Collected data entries
*** Begin section ***
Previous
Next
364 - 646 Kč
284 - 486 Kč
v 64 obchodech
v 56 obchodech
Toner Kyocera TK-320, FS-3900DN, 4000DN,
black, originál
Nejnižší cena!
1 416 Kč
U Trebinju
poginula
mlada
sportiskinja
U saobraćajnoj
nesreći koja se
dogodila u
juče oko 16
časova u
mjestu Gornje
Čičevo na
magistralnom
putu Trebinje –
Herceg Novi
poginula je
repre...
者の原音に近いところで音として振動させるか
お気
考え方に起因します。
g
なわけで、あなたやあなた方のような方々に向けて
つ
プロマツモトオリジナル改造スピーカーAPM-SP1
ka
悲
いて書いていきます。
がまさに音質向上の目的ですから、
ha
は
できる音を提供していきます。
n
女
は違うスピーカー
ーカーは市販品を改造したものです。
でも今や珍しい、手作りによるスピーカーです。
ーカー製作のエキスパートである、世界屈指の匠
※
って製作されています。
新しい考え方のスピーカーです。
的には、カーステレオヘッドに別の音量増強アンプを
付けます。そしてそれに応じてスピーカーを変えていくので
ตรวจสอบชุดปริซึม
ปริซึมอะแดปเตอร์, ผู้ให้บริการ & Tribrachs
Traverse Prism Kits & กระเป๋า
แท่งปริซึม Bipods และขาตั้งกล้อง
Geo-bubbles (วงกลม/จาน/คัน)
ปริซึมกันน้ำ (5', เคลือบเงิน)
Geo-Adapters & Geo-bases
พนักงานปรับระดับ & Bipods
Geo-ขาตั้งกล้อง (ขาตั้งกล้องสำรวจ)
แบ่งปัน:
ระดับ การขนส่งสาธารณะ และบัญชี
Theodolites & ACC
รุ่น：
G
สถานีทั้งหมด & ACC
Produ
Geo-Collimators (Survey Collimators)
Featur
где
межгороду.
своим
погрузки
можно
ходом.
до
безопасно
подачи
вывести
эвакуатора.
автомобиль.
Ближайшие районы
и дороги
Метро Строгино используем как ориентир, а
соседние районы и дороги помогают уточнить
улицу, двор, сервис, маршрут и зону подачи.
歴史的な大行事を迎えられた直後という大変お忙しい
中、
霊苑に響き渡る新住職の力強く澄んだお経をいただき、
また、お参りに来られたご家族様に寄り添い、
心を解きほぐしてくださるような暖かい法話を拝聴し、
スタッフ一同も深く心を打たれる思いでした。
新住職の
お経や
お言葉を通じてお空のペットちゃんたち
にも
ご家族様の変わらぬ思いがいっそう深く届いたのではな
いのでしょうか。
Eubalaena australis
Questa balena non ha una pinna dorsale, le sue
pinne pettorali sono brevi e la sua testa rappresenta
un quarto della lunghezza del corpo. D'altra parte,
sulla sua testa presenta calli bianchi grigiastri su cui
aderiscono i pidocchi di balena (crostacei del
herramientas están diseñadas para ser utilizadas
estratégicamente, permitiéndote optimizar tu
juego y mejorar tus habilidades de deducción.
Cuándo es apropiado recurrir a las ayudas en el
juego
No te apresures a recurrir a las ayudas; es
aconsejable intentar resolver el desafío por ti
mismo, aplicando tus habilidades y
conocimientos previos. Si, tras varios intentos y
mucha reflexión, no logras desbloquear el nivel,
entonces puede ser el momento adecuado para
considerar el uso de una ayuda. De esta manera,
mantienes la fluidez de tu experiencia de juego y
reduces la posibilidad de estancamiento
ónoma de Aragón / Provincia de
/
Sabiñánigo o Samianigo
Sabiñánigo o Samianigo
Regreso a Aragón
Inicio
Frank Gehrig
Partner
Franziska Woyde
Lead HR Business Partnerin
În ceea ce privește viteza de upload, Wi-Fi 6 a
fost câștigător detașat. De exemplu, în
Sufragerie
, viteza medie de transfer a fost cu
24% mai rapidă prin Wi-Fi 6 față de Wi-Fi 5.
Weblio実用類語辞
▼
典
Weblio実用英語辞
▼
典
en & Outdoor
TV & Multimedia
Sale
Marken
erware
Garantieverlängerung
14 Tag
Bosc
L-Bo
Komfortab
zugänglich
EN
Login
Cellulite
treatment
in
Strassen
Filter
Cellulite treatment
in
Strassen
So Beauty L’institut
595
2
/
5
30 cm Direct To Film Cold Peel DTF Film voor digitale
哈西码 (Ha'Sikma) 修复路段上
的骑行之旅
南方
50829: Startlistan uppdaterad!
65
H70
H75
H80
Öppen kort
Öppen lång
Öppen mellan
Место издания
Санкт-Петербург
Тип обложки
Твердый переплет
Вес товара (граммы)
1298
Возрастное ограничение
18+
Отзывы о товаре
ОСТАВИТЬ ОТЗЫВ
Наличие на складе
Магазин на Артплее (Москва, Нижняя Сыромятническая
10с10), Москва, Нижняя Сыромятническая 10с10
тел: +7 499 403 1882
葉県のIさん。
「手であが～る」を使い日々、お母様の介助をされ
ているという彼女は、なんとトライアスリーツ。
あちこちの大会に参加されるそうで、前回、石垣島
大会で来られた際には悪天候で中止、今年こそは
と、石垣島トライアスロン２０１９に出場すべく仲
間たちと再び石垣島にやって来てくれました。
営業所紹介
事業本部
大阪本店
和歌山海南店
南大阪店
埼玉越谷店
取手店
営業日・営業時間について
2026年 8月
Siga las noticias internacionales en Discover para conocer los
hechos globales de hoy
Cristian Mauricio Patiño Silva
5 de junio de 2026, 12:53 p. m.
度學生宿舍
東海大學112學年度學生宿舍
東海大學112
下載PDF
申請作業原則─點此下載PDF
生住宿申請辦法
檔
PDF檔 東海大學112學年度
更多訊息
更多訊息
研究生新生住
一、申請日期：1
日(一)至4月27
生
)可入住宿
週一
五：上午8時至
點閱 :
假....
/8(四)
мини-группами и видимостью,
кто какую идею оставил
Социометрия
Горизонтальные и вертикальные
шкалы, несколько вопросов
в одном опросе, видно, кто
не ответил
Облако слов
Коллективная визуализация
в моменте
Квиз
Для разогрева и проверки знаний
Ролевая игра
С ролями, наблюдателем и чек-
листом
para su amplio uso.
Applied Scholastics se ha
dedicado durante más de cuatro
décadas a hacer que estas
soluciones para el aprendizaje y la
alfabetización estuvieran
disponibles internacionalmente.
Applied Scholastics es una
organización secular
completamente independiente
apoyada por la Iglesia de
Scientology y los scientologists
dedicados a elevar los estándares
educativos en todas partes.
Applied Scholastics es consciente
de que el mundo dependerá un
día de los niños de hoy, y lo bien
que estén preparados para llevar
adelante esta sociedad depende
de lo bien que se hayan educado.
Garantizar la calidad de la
*** End section ***
-- Exercise --
Give back the data above exactly, so that every line matches.

-- Answer for the task --
Previous
Next
364 - 646 Kč
284 - 486 Kč
v 64 obchodech
v 56 obchodech
Toner Kyocera TK-320, FS-3900DN, 4000DN,
black, originál
Nejnižší cena!
1 416 Kč
U Trebinju
poginula
mlada
sportiskinja
U saobraćajnoj
nesreći koja se
dogodila u
juče oko 16
časova u
mjestu Gornje
Čičevo na
magistralnom
putu Trebinje –
Herceg Novi
poginula je
repre...
者の原音に近いところで音として振動させるか
お気
考え方に起因します。
g
なわけで、あなたやあなた方のような方々に向けて
つ
プロマツモトオリジナル改造スピーカーAPM-SP1
ka
悲
いて書いていきます。
がまさに音質向上の目的ですから、
ha
は
できる音を提供していきます。
n
女
は違うスピーカー
ーカーは市販品を改造したものです。
でも今や珍しい、手作りによるスピーカーです。
ーカー製作のエキスパートである、世界屈指の匠
※
って製作されています。
新しい考え方のスピーカーです。
的には、カーステレオヘッドに別の音量増強アンプを
付けます。そしてそれに応じてスピーカーを変えていくので
ตรวจสอบชุดปริซึม
ปริซึมอะแดปเตอร์, ผู้ให้บริการ & Tribrachs
Traverse Prism Kits & กระเป๋า
แท่งปริซึม Bipods และขาตั้งกล้อง
Geo-bubbles (วงกลม/จาน/คัน)
ปริซึมกันน้ำ (5', เคลือบเงิน)
Geo-Adapters & Geo-bases
พนักงานปรับระดับ & Bipods
Geo-ขาตั้งกล้อง (ขาตั้งกล้องสำรวจ)
แบ่งปัน:
ระดับ การขนส่งสาธารณะ และบัญชี
Theodolites & ACC
รุ่น：
G
สถานีทั้งหมด & ACC
Produ
Geo-Collimators (Survey Collimators)
Featur
где
межгороду.
своим
погрузки
можно
ходом.
до
безопасно
подачи
вывести
эвакуатора.
автомобиль.
Ближайшие районы
и дороги
Метро Строгино используем как ориентир, а
соседние районы и дороги помогают уточнить
улицу, двор, сервис, маршрут и зону подачи.
歴史的な大行事を迎えられた直後という大変お忙しい
中、
霊苑に響き渡る新住職の力強く澄んだお経をいただき、
また、お参りに来られたご家族様に寄り添い、
心を解きほぐしてくださるような暖かい法話を拝聴し、
スタッフ一同も深く心を打たれる思いでした。
新住職の
お経や
お言葉を通じてお空のペットちゃんたち
にも
ご家族様の変わらぬ思いがいっそう深く届いたのではな
いのでしょうか。
Eubalaena australis
Questa balena non ha una pinna dorsale, le sue
pinne pettorali sono brevi e la sua testa rappresenta
un quarto della lunghezza del corpo. D'altra parte,
sulla sua testa presenta calli bianchi grigiastri su cui
aderiscono i pidocchi di balena (crostacei del
herramientas están diseñadas para ser utilizadas
estratégicamente, permitiéndote optimizar tu
juego y mejorar tus habilidades de deducción.
Cuándo es apropiado recurrir a las ayudas en el
juego
No te apresures a recurrir a las ayudas; es
aconsejable intentar resolver el desafío por ti
mismo, aplicando tus habilidades y
conocimientos previos. Si, tras varios intentos y
mucha reflexión, no logras desbloquear el nivel,
entonces puede ser el momento adecuado para
considerar el uso de una ayuda. De esta manera,
mantienes la fluidez de tu experiencia de juego y
reduces la posibilidad de estancamiento
ónoma de Aragón / Provincia de
/
Sabiñánigo o Samianigo
Sabiñánigo o Samianigo
Regreso a Aragón
Inicio
Frank Gehrig
Partner
Franziska Woyde
Lead HR Business Partnerin
În ceea ce privește viteza de upload, Wi-Fi 6 a
fost câștigător detașat. De exemplu, în
Sufragerie
, viteza medie de transfer a fost cu
24% mai rapidă prin Wi-Fi 6 față de Wi-Fi 5.
Weblio実用類語辞
▼
典
Weblio実用英語辞
▼
典
en & Outdoor
TV & Multimedia
Sale
Marken
erware
Garantieverlängerung
14 Tag
Bosc
L-Bo
Komfortab
zugänglich
EN
Login
Cellulite
treatment
in
Strassen
Filter
Cellulite treatment
in
Strassen
So Beauty L’institut
595
2
/
5
30 cm Direct To Film Cold Peel DTF Film voor digitale
哈西码 (Ha'Sikma) 修复路段上
的骑行之旅
南方
50829: Startlistan uppdaterad!
65
H70
H75
H80
Öppen kort
Öppen lång
Öppen mellan
Место издания
Санкт-Петербург
Тип обложки
Твердый переплет
Вес товара (граммы)
1298
Возрастное ограничение
18+
Отзывы о товаре
ОСТАВИТЬ ОТЗЫВ
Наличие на складе
Магазин на Артплее (Москва, Нижняя Сыромятническая
10с10), Москва, Нижняя Сыромятническая 10с10
тел: +7 499 403 1882
葉県のIさん。
「手であが～る」を使い日々、お母様の介助をされ
ているという彼女は、なんとトライアスリーツ。
あちこちの大会に参加されるそうで、前回、石垣島
大会で来られた際には悪天候で中止、今年こそは
と、石垣島トライアスロン２０１９に出場すべく仲
間たちと再び石垣島にやって来てくれました。
営業所紹介
事業本部
大阪本店
和歌山海南店
南大阪店
埼玉越谷店
取手店
営業日・営業時間について
2026年 8月
Siga las noticias internacionales en Discover para conocer los
hechos globales de hoy
Cristian Mauricio Patiño Silva
5 de junio de 2026, 12:53 p. m.
度學生宿舍
東海大學112學年度學生宿舍
東海大學112
下載PDF
申請作業原則─點此下載PDF
生住宿申請辦法
檔
PDF檔 東海大學112學年度
更多訊息
更多訊息
研究生新生住
一、申請日期：1
日(一)至4月27
生
)可入住宿
週一
五：上午8時至
點閱 :
假....
/8(四)
мини-группами и видимостью,
кто какую идею оставил
Социометрия
Горизонтальные и вертикальные
шкалы, несколько вопросов
в одном опросе, видно, кто
не ответил
Облако слов
Коллективная визуализация
в моменте
Квиз
Для разогрева и проверки знаний
Ролевая игра
С ролями, наблюдателем и чек-
листом
para su amplio uso.
Applied Scholastics se ha
dedicado durante más de cuatro
décadas a hacer que estas
soluciones para el aprendizaje y la
alfabetización estuvieran
disponibles internacionalmente.
Applied Scholastics es una
organización secular
completamente independiente
apoyada por la Iglesia de
Scientology y los scientologists
dedicados a elevar los estándares
educativos en todas partes.
Applied Scholastics es consciente
de que el mundo dependerá un
día de los niños de hoy, y lo bien
que estén preparados para llevar
adelante esta sociedad depende
de lo bien que se hayan educado.
Garantizar la calidad de la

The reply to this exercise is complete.